Hansard records that Mr Vickers said: “Stockton has a knack of producing the finest inventions, and some of the finest minds. Brass Crosby, the stoical politician and former Lord Mayor of London, stood passionately for what he believed in, and was committed to the Tower of London for trying to install transparency in this place. This fellow Stocktonian was a titan of his time…”

Indeed he was. In fact, the only reason we are able to report precisely what Mr Vickers said in the House is because of Brass Crosby.

He was born in Stockton on May 8, 1725. His father was Hercules Crosby and his mother was Mary Brass, hence his distinctive first name. Mary was the co-heiress of the Brass family of coalowners of Blackhall on the Durham coast.

He was educated at The Hermitage overlooking Norton village green, and he became apprenticed to a Sunderland lawyer before heading to London to seek fame and fortune – some people have called him Stockton’s Dick Whittington.

His great good fortune was the three rich widows whom he married. They gave him provided him with the finance to get a start in politics in the days when you could buy, or bribe your way into, official jobs.

In 1768, he was elected MP for Honiton in Devon - a corrupt "potwalloper" seat (only people with a hearth large enough to boil a pot, or wallop, could vote). Two years later, he was elected Lord Mayor of London, which meant he was also the capital’s Chief Magistrate.

When he took up the position, he swore to the people of London that "at the risk of his life he would protect them in their just rights and privileges”.

This brought him into conflict with the king, George III, who was recruiting sailors to fight the Spanish over the Falkland Islands. Pressgangs toured the streets, seizing likely recruits – Crosby, as Chief Magistrate, prevented them from operating within the city.

But the big conflict came in 1771. These days, MPs will do anything to get themselves in the papers or on the telly or splashed across social media; back then, newspapers were not allowed to report what was said in the House in case an MP said something that made him look silly.

So newspapers fictionalised their Parliamentary accounts. They gave them ironic titles, like the Proceedings of the Lower Room of the Robin Hood Society, with the speakers being given mocking, but anonymous, names. Sir Robert Walpole, for example, was referred to as "Sr. R―t W―le”.

In February 1771, John Miller, printer of the London Evening Post, decided to fill in the blanks and print verbatim what MPs had said. The Earl of Onslow, the MP for Surrey, objected, and the Serjeant-at-Arms sent a messenger to capture the culprit.

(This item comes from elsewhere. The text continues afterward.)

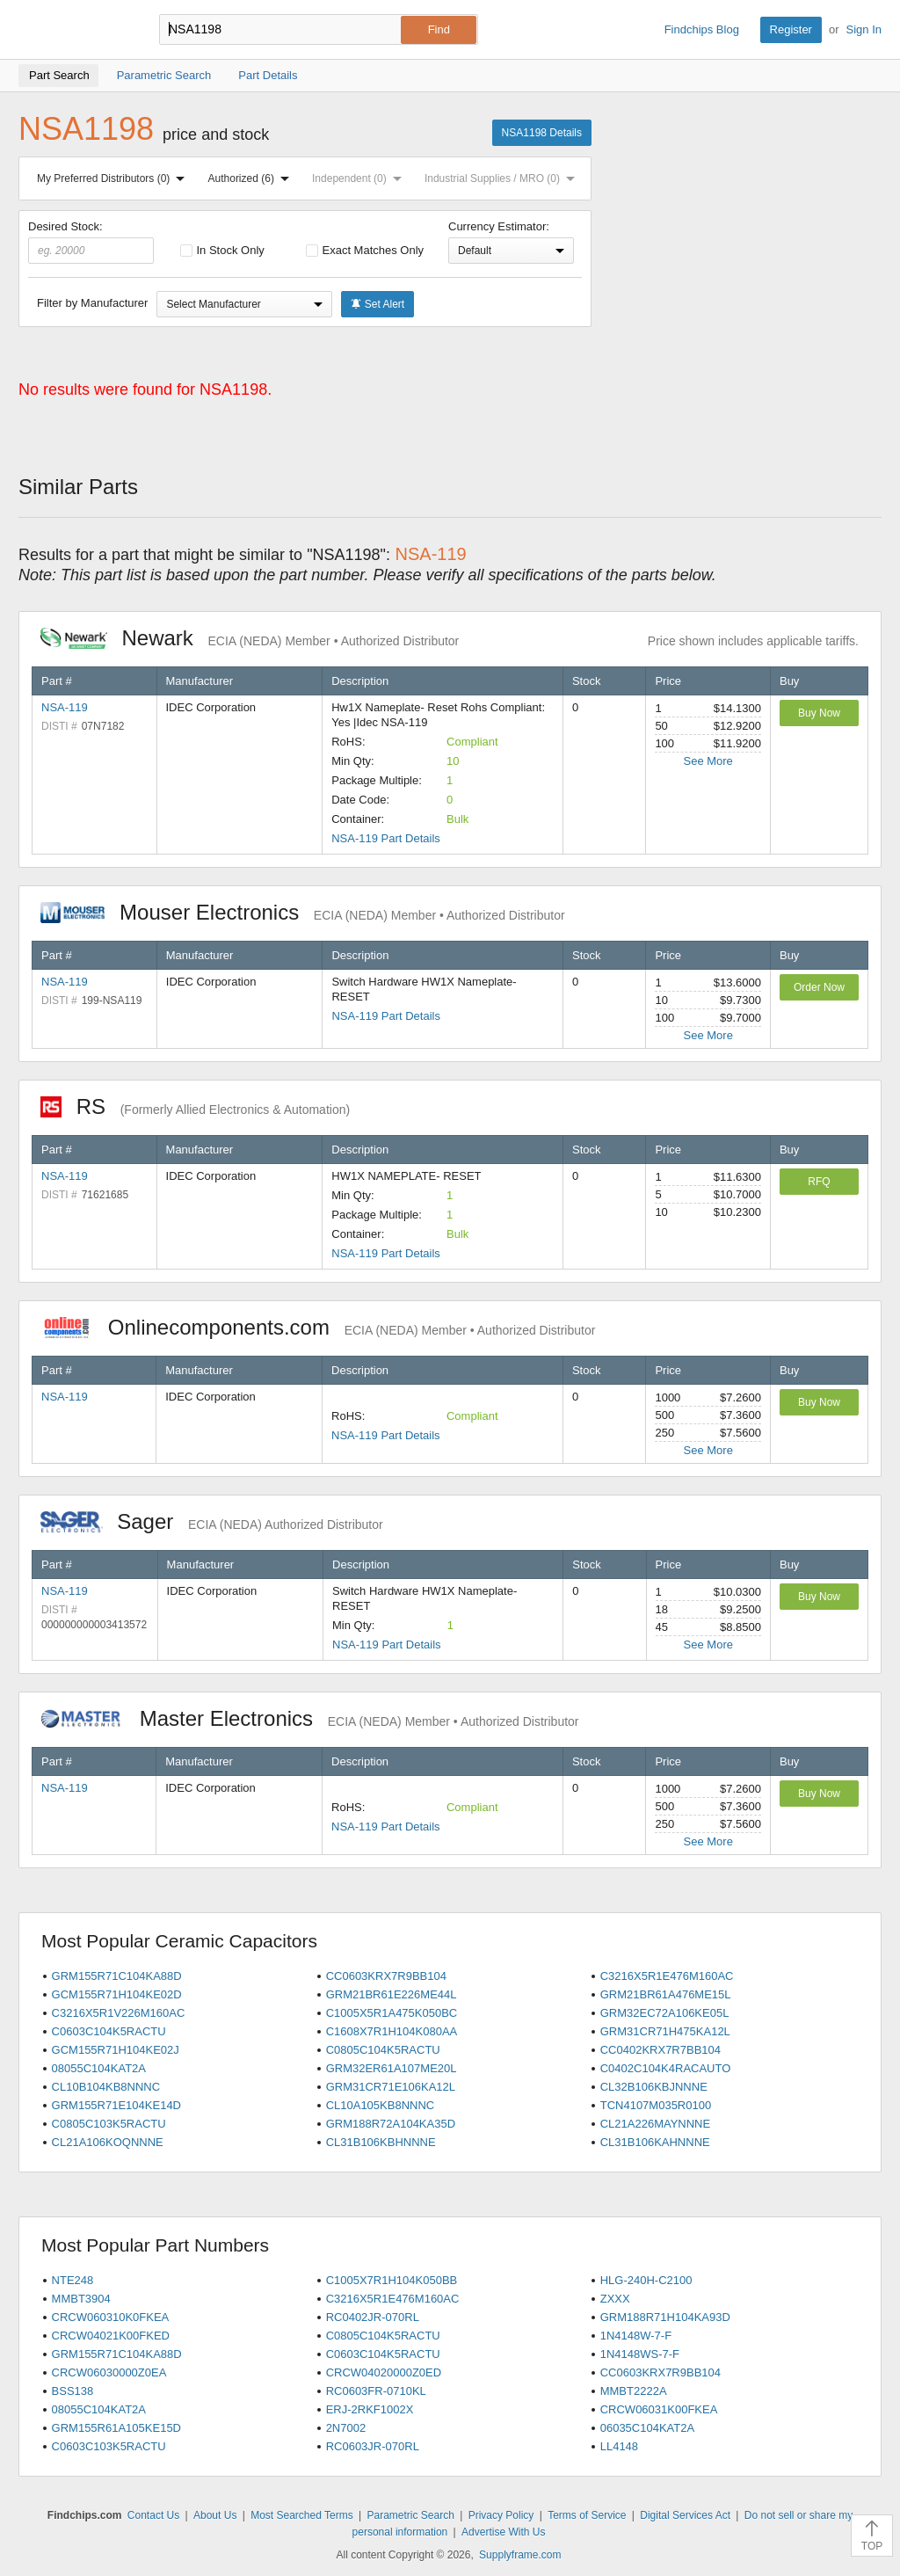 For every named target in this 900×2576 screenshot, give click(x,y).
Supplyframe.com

Miller was arrested and brought before the magistrates, chaired by Crosby. The Parliamentary authorities expected Miller to be imprisoned for such a terrible crime, but Crosby refused. Instead, he had the messenger jailed for assault and false imprisonment.

Crosby claimed he was following his oath to protect the rights of Londoners.

The Parliamentary authorities were outraged. They demanded Brass attend the House to explain.

But the poor fellow was stricken by a bad bout of gout, and a huge crowd of his supporters had to carry him into the Commons.

The authorities realised that he was becoming a cause celebre and said he was too ill to face them. Crosby, who liked a good scene, proclaimed that he was guilty of disobeying Parliament by releasing the printer and demanded that he be punished by being sent to the Tower.

George III, who had previous with Crosby, felt he had no option but to punish the Lord Mayor, although he had Brass rowed up the Thames to the Tower in a boat so his land-based supporters couldn't free him.

For two months the hero from Stockton languished in the jail.

When Parliament was dissolved on May 8 – Crosby’s 46th birthday – he was released. A 21-gun salute greeted him. Huge crowds cheered him. A triumphal procession carried him through the streets, grateful people pulling his carriage instead of horses. At night, the city was illuminated in his honour.

Never again has Parliament tried to suppress reports of its debates, with Thomas Hansard becoming Parliament’s first official printer to record what was so said.

Hansard records that Mr Vickers finished by saying: “While I don’t plan on spending a night in the tower, I’ll be as ‘bold as brass’ in standing up for Stockton.”

Because it is said that the way Crosby bravely stood up to the MPs, the House authorities and the king is the derivation of that phrase – he was as bold as Brass.

He died in 1793 and is buried in Chelsfield, Kent, where through his third wife he’d become Lord of the Manor. There’s a memorial to him in the nearby church; there’s a blue plaque to him in Bromley, where he lived; there’s a street named after him in Southwark; there’s an obelisk in his honour in the centre of St George’s Circus in London, and in Canada there are two townships – North and South Crosby – which bear his name (although in 1998, they merged into a town named after a Devon family of settlers called Bastard).

Stockton has nowt. Anyone know an MP who might be prepared to get him memorialised in his hometown?